DÈS LORS, LE GOUVERNEMENT N’A PAS D’AUTRES CHOIX que de forcer les hommes à aller combattre dans le pays voisin, ces ‘nazis’ qui lui résistent. La réalité montrant également que dans les cafés, les théâtres et les cinémas de Moscou, Saint-Pétersbourg et autres grandes villes, la réalité de la guerre n’existe tout simplement pas. Les Russes continuant à mener une vie ordinaire, à fermer les yeux sur les bombardements des villes ukrainiennes et à faire semblant que l’invasion des terres de leur voisin ne les concerne pas. Et l’auteure d’expliquer que le régime répressif et la propagande massive jouent un rôle important dans la zombification de la population. À lire absolument pour mieux comprendre.

LA GUERRE AUJOURD’HUI
‘La guerre au XXIe siècle, le retour de la bataille’, onze auteurs sous la direction de Thibault Fouillet aux éditions du Rocher. Alors que le conflit en Ukraine a ramené de manière brutale le ‘phénomène guerre’ en Europe, et ce selon des modalités qui n’avaient plus été vues chez nous depuis 1945, voilà que, du coup, il replace aux côtés des dimensions stratégiques et géopolitiques la bataille dans toute sa complexité et sa diversité.
CET OUVRAGE, QUI MOBILISE POUR LA PREMIÈRE FOIS dans un même volume des auteurs pointés parmi les plus grands experts français de la pensée tactique contemporaine, se présente comme une étude incisive et pluridisciplinaire des conflits actuels, mais également sur l’avenir de nos sociétés. Il offre aussi un éclairage théorique sur les évolutions de la bataille et les problématiques contemporaines de la tactique. Ce faisant, il caractérise son anatomie d’aujourd’hui, et exploite les leçons des engagements de ces vingt dernières années.
TOUTEFOIS, IL RESTE DIFFICILE D’Y VOIR CLAIR entre les armements, les mouvements de troupes, les divers théâtres d’opérations, l’évolution des doctrines, etc.  De ce fait, il peut être malaisé de comprendre pourquoi le succès d’un jour peut être l’échec du lendemain. Dans ce contexte, il semble indispensable de revenir à l’étude de la tactique, cette science du combat qui explique les dynamiques de la bataille et les problématiques des opérations modernes. Mieux comprendre la bataille d’aujourd’hui, c’est anticiper celle de demain, et par ce biais, appréhender la guerre au XXIe siècle. Un ouvrage à lire par tous ceux et celles qui aiment la stratégie, mais qui aussi comprendre pourquoi la guerre, dans toutes ses horreurs, est de bel et bien de retour à 3 heures d’avion de Bruxelles.
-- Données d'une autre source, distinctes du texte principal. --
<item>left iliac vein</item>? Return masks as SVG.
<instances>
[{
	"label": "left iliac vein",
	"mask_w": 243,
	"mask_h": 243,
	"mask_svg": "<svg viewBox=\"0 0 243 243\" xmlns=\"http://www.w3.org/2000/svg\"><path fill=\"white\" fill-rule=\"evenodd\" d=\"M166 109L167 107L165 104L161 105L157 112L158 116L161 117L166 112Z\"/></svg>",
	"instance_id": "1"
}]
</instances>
‘Vie et mort de Maxime Blasco, un soldat d’élite’ de Dorothée Olliéric chez Litos. Journaliste et grand reporter à France TV, Dorothée Olliéric a couvert depuis plus de vingt ans, tous les conflits: Bosnie, République centrafricaine, Mali, Afghanistan, Ukraine… Son véritable credo: raconter au grand public la guerre à hauteur d’hommes et de femmes. Dès lors, qui mieux qu’elle, pouvait raconter et donner à lire le destin de ce soldat exceptionnel qui était au cœur de son documentaire: ‘Nuit d’enfer’.
MAXIME BLASCO A TROUVÉ LA MORT LE 24 SEPTEMBRE 2021. Cinquante-deuxième soldat français tué au combat contre les djihadistes du Mali, il avait 34 ans et s’était plusieurs fois illustré en opex, ou si vous préférez en engagement militaire hors des frontières. Il se voulait simple soldat servant son pays, et réfutait le qualificatif de héros.
DANS CE RÉCIT BOULEVERSANT, L’AUTEURE REVIENT sur la vie de ce tireur d’élite, ancien pâtissier ayant choisi l’armée, et plus particulièrement les chasseurs alpins. Grâce aux témoignages de ses compagnons d’armes, mais également de ses parents et de sa compagne, elle trace au plus près le portrait intime d’un homme engagé qu’elle avait pu rencontrer et interroger lorsque, en 2019, il avait sauvé sous le feu de l’ennemi, deux camarades après le crash de leur hélicoptère dans le désert du Sahel. Un récit auquel vous allez rester scotché tant il est empreint de pudeur, même face à l’horreur des combats.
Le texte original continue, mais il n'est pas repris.